Nearly two-and-a-half years after the assassination of offshore finance executive Hywel Jones, a British national, in the Bahamas, the person who is widely believed to have ordered the hit – well-connected, former politician Lester Turnquest – has still not been charged.
This comes as no surprise to me. Just a few weeks after Jones died in early May, 2009, I wrote that: "Observers familiar with life in the Bahamas are skeptical that the local police force, which is widely considered to be rife with corruption and incompetence, will conduct a credible and professional investigation into the murder. In OffshoreAlert's experience, local policemen are as likely to participate in a crime as they are to solve one. For example, during one of the assaults on him prior to his murder, Jones managed to obtain what he claimed was the make, model and color of his attacker's car and the first three digits of the car's license plate (most license plates in the Bahamas have only five digits, while some have six), specifically that it was a white Toyota Avalon whose plate began with the numbers '587'. Frustrated with the local plod's refusal or inability to track down the owner, Jones hired a private investigator who obtained the owner's identity within 24 hours, according to a source. To the investigator's horror, he found that the car was owned by a policeman whose father was also a policeman of a senior rank, OffshoreAlert was told. The PI was so scared by what he had uncovered that he refused to conduct any further research, would not pass on the name of the owner to Jones and did not even send Jones a bill, we were told. OffshoreAlert is also aware of another expatriate who says she was brutally beaten up by a policeman several years ago while living in the Bahamas in what was also a targeted assault, as opposed to a random one."
Nothing that has happened since the publication of this article has changed my opinion about widespread corruption and incompetence in the Bahamas, only strengthened it.
Indeed, open corruption permeates all aspects of authority in the country, including the government, the police, state-owned companies and, possibly, even the records department of Bahamas Supreme Court, as I discovered when I repeatedly tried in the summer of 2009 to obtain records of a legal dispute that Jones was having with Turnquest, his former business partner, whom Jones had accused of stealing approximately $20 million from basically one single client in Canada. It is this dispute that many people believe is directly linked to Jones' murder.

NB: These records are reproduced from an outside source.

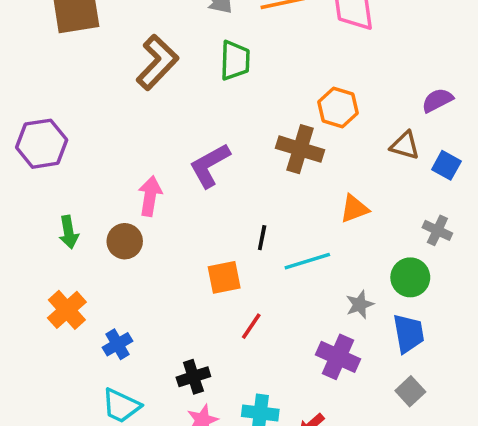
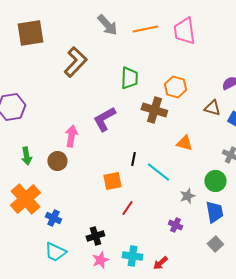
green trapezoid: (235, 60) -> (129, 78), moved
orange triangle: (354, 209) -> (184, 143), turned 36
cyan line: (307, 261) -> (158, 172), turned 55
orange cross: (67, 310) -> (25, 199), size x1.4
blue cross: (117, 344) -> (53, 218), turned -35
purple cross: (338, 357) -> (175, 225), size x0.6

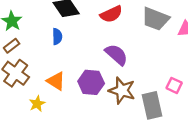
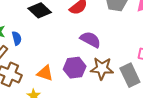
blue semicircle: (57, 37) -> (17, 38), moved

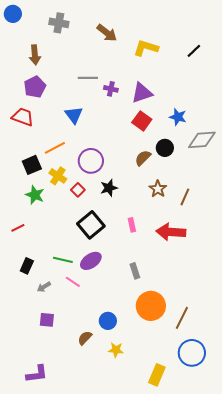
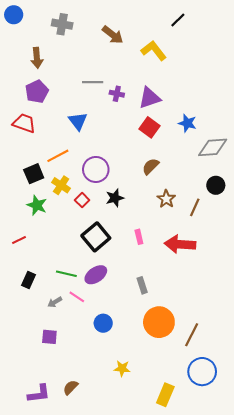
yellow L-shape: (146, 48) -> (154, 51), turned 35
black line: (194, 51) -> (178, 20), moved
black circle: (165, 148) -> (216, 185), moved
gray arrow: (44, 287) -> (55, 302), moved
blue circle: (108, 321) -> (103, 323), moved
brown semicircle: (85, 338) -> (71, 387), moved

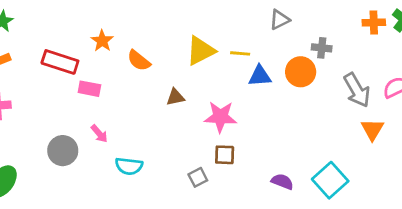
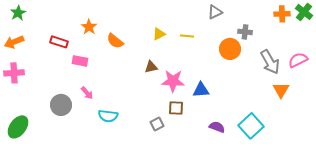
yellow triangle: (201, 51) -> (159, 34), size x0.6
red rectangle: (60, 62) -> (59, 42), size x0.7
blue triangle: (260, 76) -> (201, 90), moved
brown triangle: (175, 97) -> (151, 67), moved

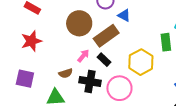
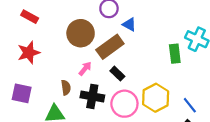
black rectangle: (104, 60) -> (117, 74), moved
yellow hexagon: (141, 62) -> (156, 98), moved
brown semicircle: (66, 73) -> (66, 88), turned -80

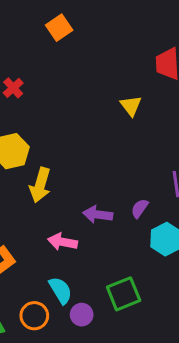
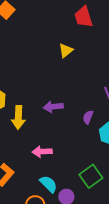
yellow triangle: (131, 106) -> (66, 51), turned 42
purple arrow: (98, 214) -> (53, 107), moved

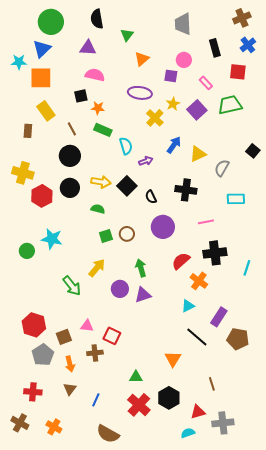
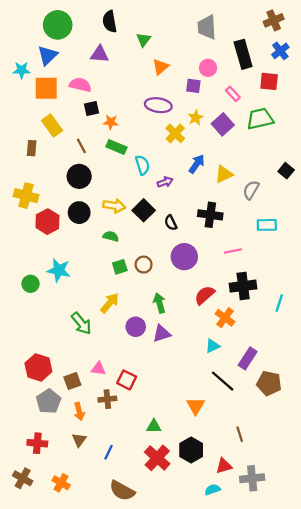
black rectangle: (215, 48) -> (243, 54), size x1.4
pink semicircle: (95, 75) -> (80, 85), moved

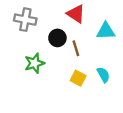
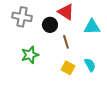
black circle: (57, 38) -> (50, 25), moved

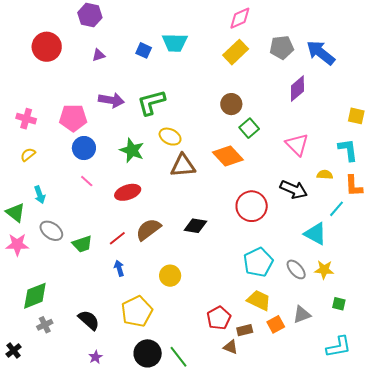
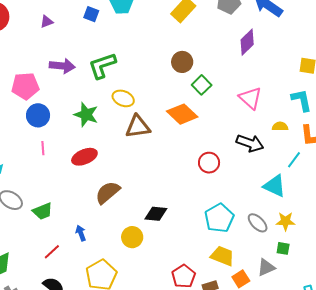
pink line: (87, 181) -> (43, 148), turned 48
red circle: (252, 206) -> (209, 163), size x0.7
black diamond: (195, 226) -> (156, 214), moved
red line: (117, 238) -> (52, 252), moved
green square: (339, 304) -> (283, 248), moved

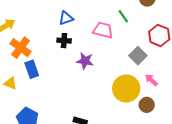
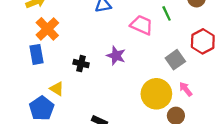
black cross: (64, 41) -> (81, 64), moved
blue rectangle: (32, 69) -> (36, 54), moved
yellow triangle: (10, 83) -> (57, 89), moved

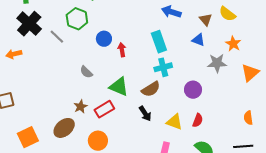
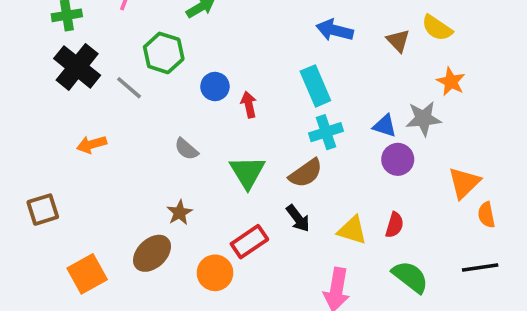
blue triangle: (198, 40) -> (385, 126), moved
orange arrow: (14, 54) -> (92, 144), moved
orange triangle: (250, 73) -> (464, 183), moved
green triangle: (119, 87) -> (247, 172), turned 40
purple circle: (193, 90) -> (398, 159), moved
red rectangle: (104, 109) -> (249, 242), moved

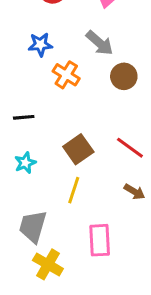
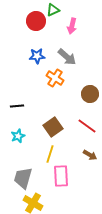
blue star: (40, 45) -> (37, 56), moved
orange cross: (66, 75) -> (55, 78), moved
brown circle: (124, 76) -> (90, 94), moved
pink rectangle: (100, 240) -> (61, 176), moved

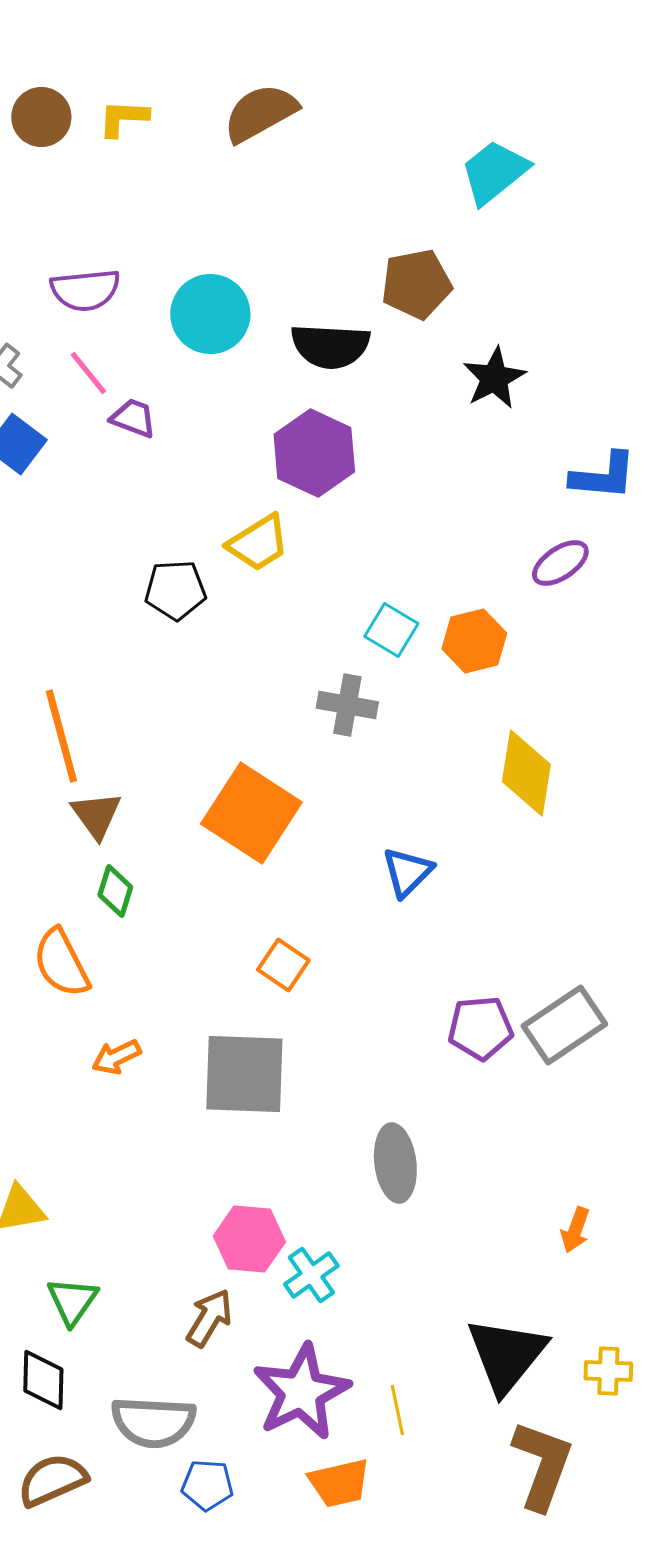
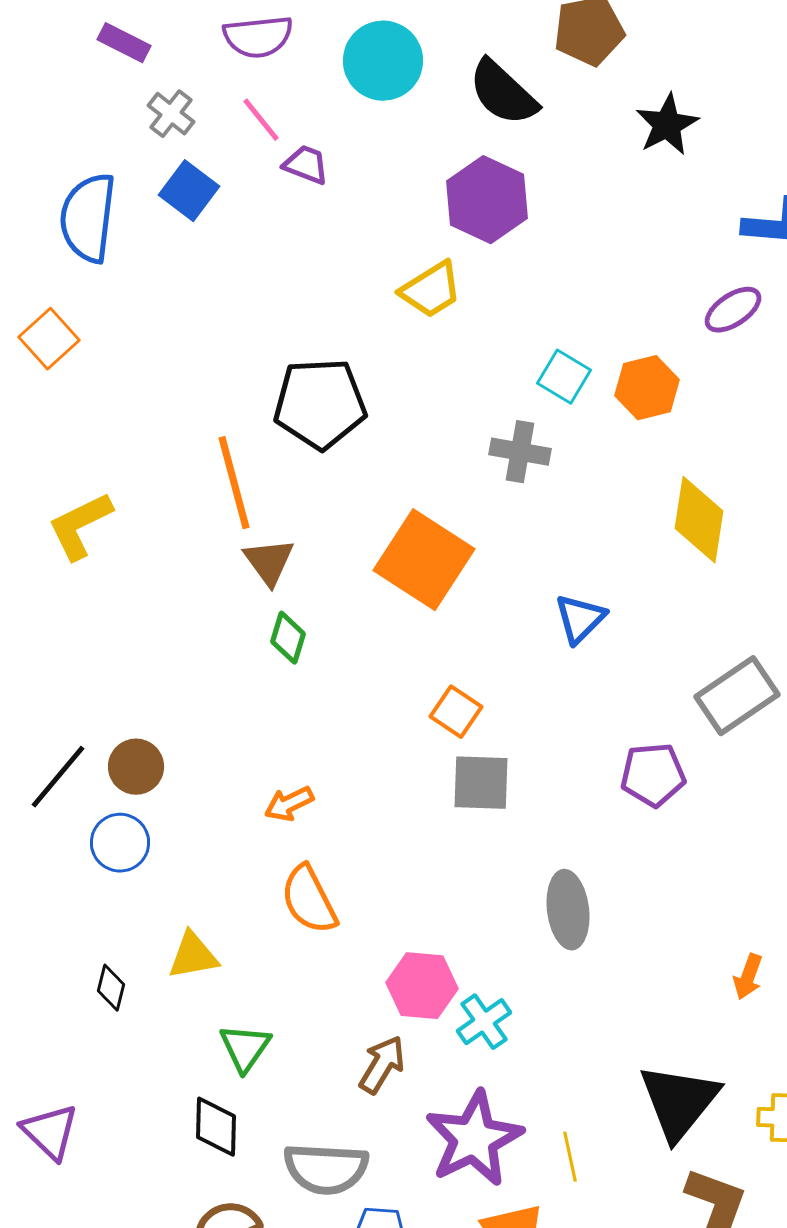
black semicircle: (330, 346) -> (503, 93), turned 40
black pentagon: (175, 590) -> (320, 404), moved, size x1.5
orange semicircle: (61, 963) -> (309, 900), moved
gray rectangle: (564, 1025) -> (737, 696), moved
gray square: (244, 1074) -> (481, 783), moved, size x0.7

Shortly after Jones was shot and killed outside his office in Nassau, I sent a researcher to the Supreme Court's records department to obtain filings in the civil action, which apparently include an affidavit from Jones in which he claimed that he feared for his life as a result of his dispute with Turnquest. My researcher was told by the court that the case was sealed and went away empty-handed.
When I queried this by email with Supreme Court Registrar Donna Newton, she replied: "I checked the file and spoke with counsel involved who confirmed that they are not aware of an order sealing the file. I found no order on the file. Should you require any document from it you must contact the supervisor, Mrs Hunt, who will advise you of the charges."
With renewed optimism, I sent my researcher back to the court-house but, once again, an employee at the court said that no information could be provided because the case was sealed, notwithstanding the fact that the court employee's boss, i.e. Donna Newton, had told me it wasn't, which was confirmed by others involved with the case.
For all of the promotional material that the Bahamas wants to put out claiming it is a sophisticated and credible international financial center, the conduct of the Bahamas authorities, particularly the police and employees at Bahamas Supreme Court, in the case of Hywel Jones indicates that it isn't.
The mark of any jurisdiction is not that illegal acts are committed there but what the authorities do when such activity occurs and is brought to their attention.
By that standard, the Bahamas is a miserable failure.